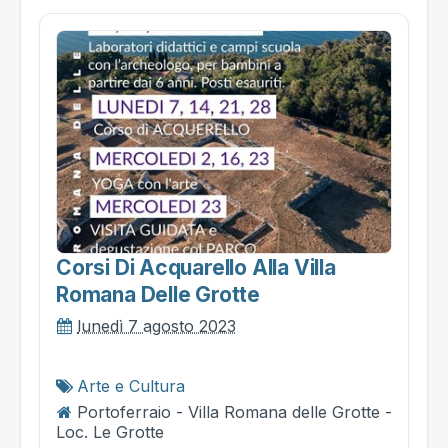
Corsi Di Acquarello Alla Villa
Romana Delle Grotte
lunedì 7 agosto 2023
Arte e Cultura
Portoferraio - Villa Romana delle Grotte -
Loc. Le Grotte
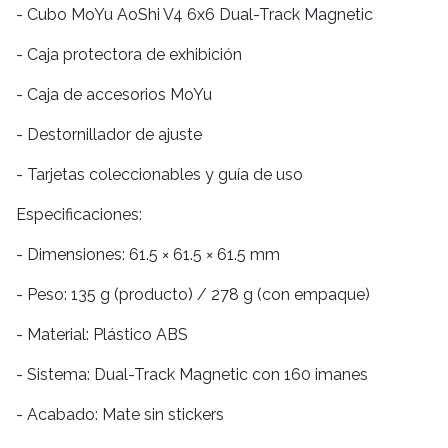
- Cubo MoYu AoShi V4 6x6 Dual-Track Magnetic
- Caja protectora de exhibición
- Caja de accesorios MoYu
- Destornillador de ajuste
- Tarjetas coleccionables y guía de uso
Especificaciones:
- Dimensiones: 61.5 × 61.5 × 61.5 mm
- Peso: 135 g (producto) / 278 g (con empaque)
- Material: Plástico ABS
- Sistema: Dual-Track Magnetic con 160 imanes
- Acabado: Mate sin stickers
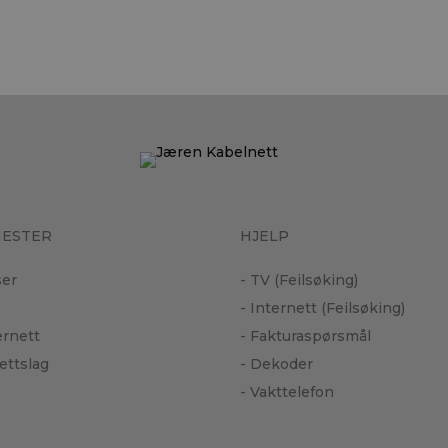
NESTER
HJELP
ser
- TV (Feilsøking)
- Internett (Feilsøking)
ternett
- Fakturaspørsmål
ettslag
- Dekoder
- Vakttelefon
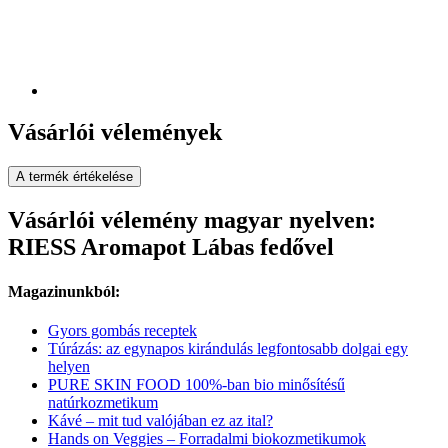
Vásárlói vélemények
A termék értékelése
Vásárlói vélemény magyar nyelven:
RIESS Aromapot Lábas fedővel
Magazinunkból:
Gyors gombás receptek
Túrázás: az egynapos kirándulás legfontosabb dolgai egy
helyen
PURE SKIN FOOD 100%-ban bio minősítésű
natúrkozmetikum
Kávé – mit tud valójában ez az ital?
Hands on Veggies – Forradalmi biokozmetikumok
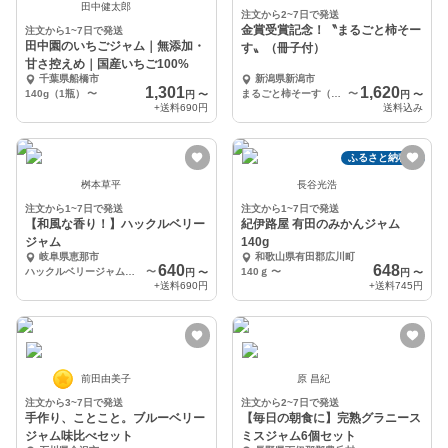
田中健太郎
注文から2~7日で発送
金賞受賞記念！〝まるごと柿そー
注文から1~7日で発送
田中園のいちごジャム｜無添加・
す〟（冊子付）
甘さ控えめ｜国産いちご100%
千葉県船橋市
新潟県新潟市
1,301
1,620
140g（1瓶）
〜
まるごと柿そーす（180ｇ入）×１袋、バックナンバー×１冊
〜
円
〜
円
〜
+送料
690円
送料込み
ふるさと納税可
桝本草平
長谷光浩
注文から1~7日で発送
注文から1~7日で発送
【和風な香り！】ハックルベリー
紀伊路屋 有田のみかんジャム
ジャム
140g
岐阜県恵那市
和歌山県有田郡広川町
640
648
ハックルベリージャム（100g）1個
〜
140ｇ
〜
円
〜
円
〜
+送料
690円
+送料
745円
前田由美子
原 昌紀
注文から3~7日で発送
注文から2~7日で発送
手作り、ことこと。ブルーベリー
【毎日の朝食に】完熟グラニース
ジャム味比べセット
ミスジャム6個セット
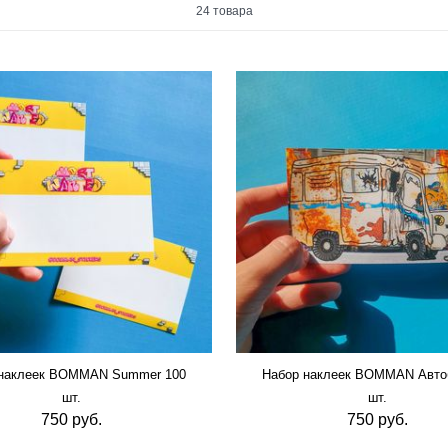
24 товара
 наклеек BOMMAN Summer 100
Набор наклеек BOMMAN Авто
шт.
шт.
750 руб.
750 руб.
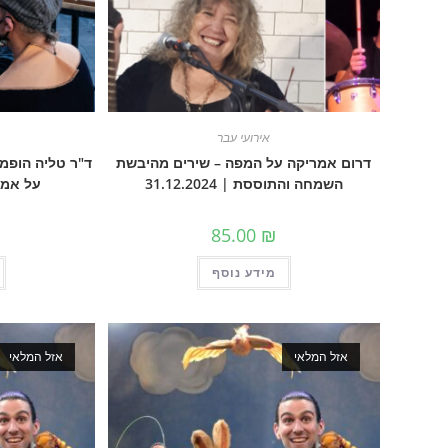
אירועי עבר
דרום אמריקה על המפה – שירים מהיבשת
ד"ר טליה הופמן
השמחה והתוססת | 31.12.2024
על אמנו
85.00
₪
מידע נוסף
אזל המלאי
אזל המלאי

==

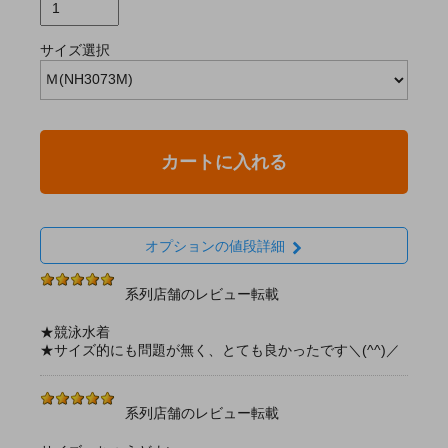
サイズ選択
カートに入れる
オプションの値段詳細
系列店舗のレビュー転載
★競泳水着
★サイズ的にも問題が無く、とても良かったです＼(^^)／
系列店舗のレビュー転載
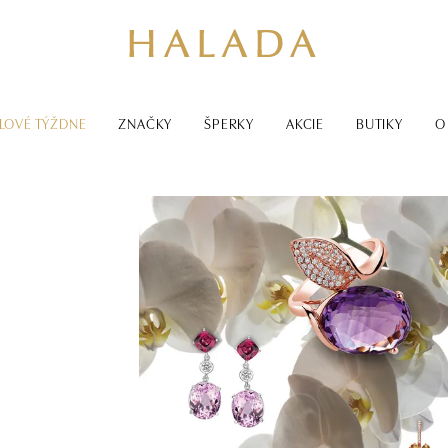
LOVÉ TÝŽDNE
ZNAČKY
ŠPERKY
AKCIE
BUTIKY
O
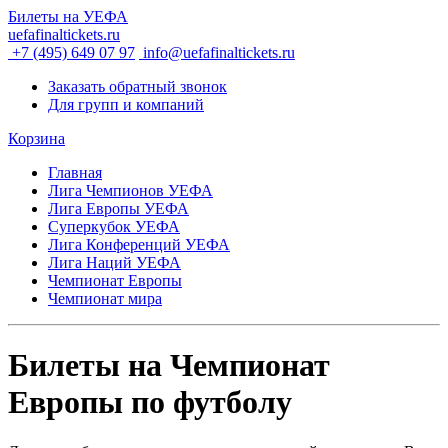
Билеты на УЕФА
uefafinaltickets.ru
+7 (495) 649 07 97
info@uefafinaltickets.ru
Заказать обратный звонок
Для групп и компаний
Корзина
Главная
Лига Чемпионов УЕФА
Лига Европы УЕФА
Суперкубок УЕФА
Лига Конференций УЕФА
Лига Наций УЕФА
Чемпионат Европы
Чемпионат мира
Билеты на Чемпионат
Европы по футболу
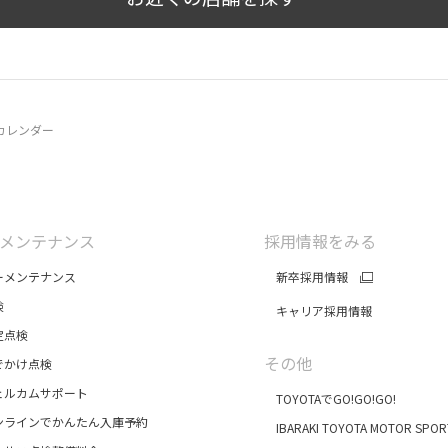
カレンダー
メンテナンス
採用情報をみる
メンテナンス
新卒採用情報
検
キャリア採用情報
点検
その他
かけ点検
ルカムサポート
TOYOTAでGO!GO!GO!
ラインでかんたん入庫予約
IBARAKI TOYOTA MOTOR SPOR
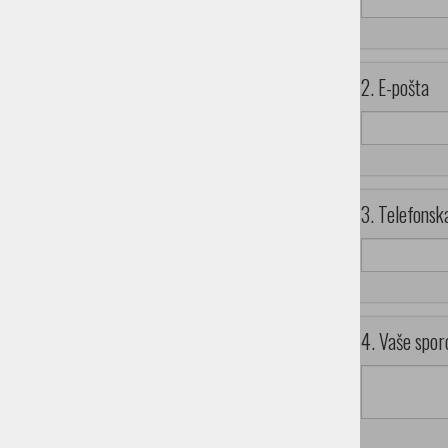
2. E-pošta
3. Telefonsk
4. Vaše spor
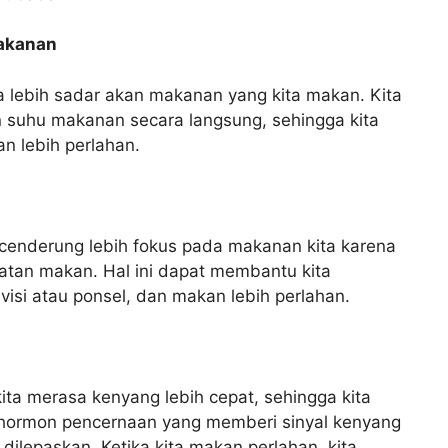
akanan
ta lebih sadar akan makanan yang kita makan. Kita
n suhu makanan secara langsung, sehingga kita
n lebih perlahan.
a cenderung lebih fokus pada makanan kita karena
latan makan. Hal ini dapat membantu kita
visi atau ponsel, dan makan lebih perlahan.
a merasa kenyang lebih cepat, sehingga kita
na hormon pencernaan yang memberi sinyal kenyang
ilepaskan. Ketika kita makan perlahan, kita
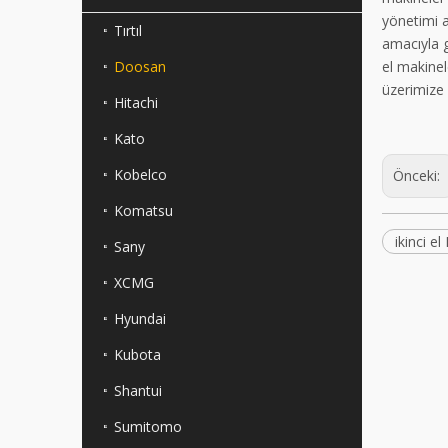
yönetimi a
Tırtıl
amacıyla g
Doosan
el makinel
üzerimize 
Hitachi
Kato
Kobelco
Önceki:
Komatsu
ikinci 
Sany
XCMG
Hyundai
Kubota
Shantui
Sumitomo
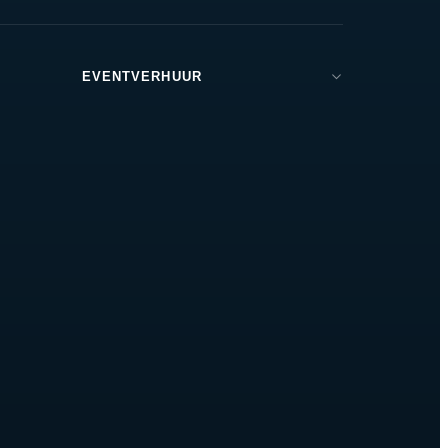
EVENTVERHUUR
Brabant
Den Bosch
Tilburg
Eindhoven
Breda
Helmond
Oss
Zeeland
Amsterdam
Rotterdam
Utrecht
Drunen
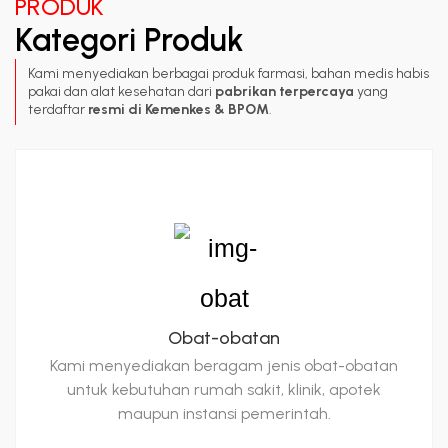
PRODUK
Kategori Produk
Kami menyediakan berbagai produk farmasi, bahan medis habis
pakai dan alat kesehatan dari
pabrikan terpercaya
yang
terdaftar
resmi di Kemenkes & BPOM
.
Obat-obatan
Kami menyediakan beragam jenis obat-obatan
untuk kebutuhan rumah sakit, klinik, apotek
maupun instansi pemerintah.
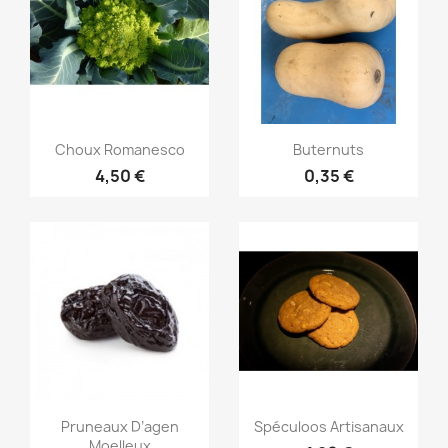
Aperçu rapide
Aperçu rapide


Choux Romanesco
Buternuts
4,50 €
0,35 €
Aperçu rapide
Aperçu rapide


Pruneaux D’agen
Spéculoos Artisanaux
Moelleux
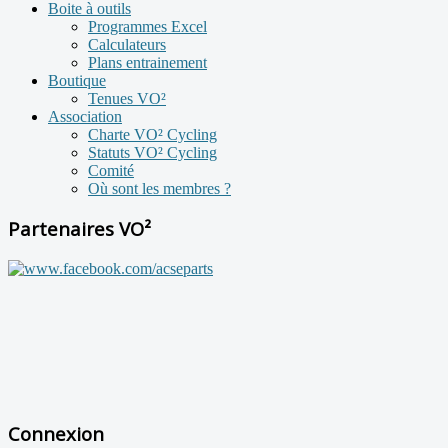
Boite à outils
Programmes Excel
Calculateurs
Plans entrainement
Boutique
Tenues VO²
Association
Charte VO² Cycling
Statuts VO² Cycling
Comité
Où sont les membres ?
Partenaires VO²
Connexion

» **To do**:
Go through the entries above and pull out each line with "perlahan" in it.

» **Result**:
n lebih perlahan.
visi atau ponsel, dan makan lebih perlahan.
ilepaskan. Ketika kita makan perlahan, kita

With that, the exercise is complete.